Under the scheme, all operators completing courses run by ABA associated training providers will be added to a national register maintained by each accrediting body. Operators completing training with Mentor, for example, would have details of their accredited training recorded in a central register held by AITT.
Details of the courses undertaken and the types of machinery involved will be held within the operator training registers for each accrediting body, who will be responsible for ensuring that training meets the required standards. Upon completion of the checking procedure, the operator will be given the relevant certification and a unique ID number.
The ABA was formed in 2012 following the Health and Safety Executive’s review of L117 (Rider-operated lift trucks. Operator training and safe use. Approved Code of Practice and Guidance).

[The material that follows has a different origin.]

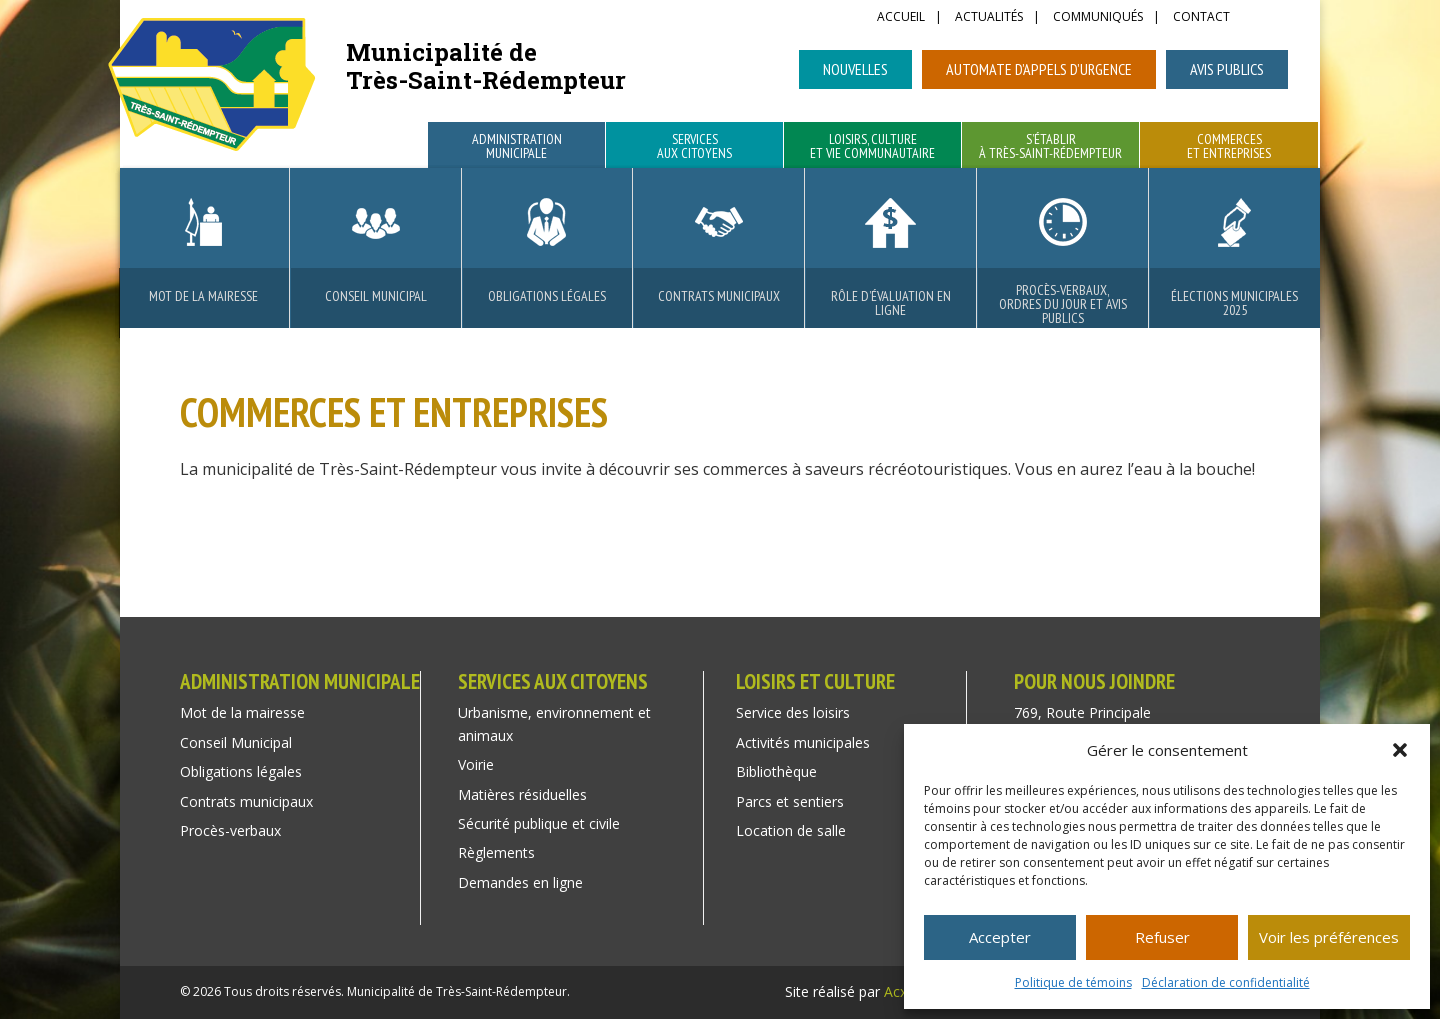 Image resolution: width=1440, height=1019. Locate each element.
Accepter (1000, 937)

During consultation, it was decided that the HSE would no longer manage the accreditation scheme. Instead, the scheme’s management would be handed back to the accrediting bodies, with the HSE taking an advisory role.

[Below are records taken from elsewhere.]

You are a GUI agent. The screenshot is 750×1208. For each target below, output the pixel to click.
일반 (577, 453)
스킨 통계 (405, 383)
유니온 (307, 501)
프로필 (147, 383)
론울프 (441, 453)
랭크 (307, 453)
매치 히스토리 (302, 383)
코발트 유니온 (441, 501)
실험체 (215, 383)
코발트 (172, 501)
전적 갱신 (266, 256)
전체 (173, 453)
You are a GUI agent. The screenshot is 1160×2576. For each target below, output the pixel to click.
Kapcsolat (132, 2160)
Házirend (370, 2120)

To meet the needs of the new situation, the ABA was formed. Its code of practice’s requirements included the establishment of a national operator training register.
"When you are looking for training, look for the ABA logo,” advises Andy Cartwright. "It’s a sign that your training will meet the high standards required.”

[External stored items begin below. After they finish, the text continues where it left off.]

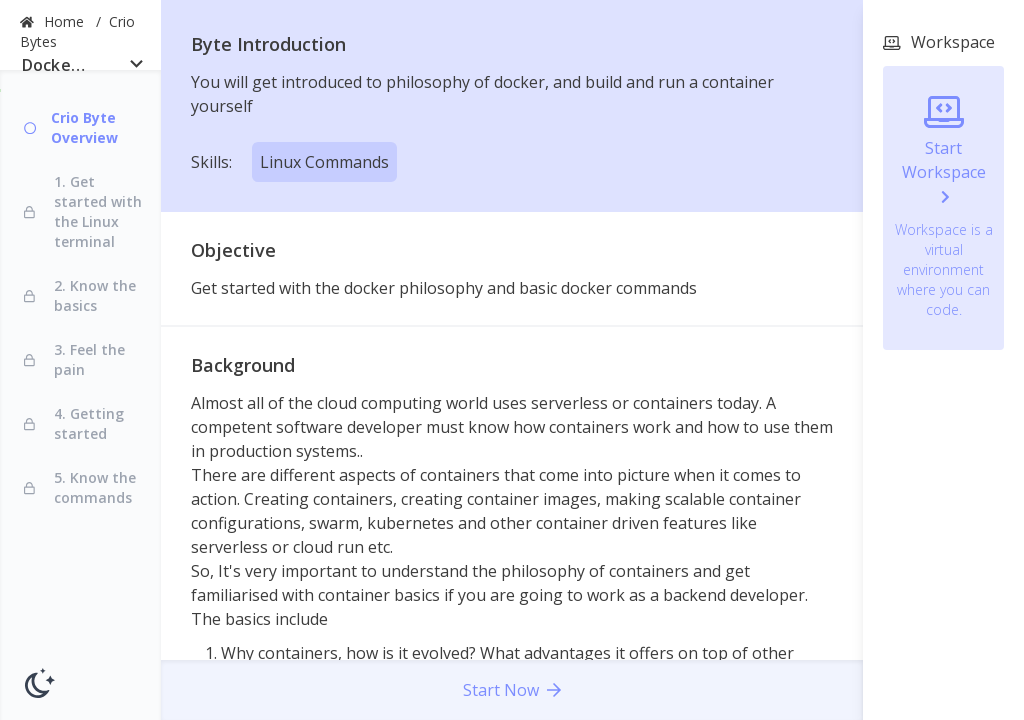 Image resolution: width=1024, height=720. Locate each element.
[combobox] (80, 69)
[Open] (136, 63)
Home (66, 21)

The National Operator Registration Scheme (NORS) from RTITB is another scheme operating under the ABA's tightened requirements. RTITB has been meeting this standard for over 10 years. NORS helps employers to avoid hiring untrained/incorrectly trained MHE drivers using counterfeit certificates, helping to ensure high standards of safety in the workplace. The NORS system keeps detailed records of trained MHE operators so that employers can check whether a potential employee has the relevant training and is registered with a recognised body before hiring them.
"Employers cannot always be sure that an MHE certificate presented by a prospective employee or sub-contractor is genuine, but access to the NORS database simplifies and strengthens the audit trail, giving employers and operators confidence, with traceable proof," says operations director of RTITB, Laura Nelson.
"Each year, NORS rejects over 1700 MHE operator applications due to incomplete or insufficient training.”
The NORS database registers every RTITB trained operator for three years, after which the registration will end and refresher training must be completed to remain on the register of professional operators. This ensures that an operator still remembers all the relevant skills needed to operate the equipment in question. Six months before expiry, the operator is automatically sent a notification advising them to arrange refresher training.
"All employers and recruitment agencies have a duty to stamp out the use of counterfeit certificates and illegal drivers operating heavy duty equipment in the workplace," Laura Nelson states. "This puts staff and businesses at risk.”
Each year, NORS rejects over 1700 MHE operator applications due to incomplete or insufficient training. "If NORS did not exist, there would be 1,700 untrained and unsafe drivers in the workplace, potentially causing dangerous incidents and causing harm to themselves, others and the businesses that unknowingly employed unqualified operators,” Laura Nelson adds.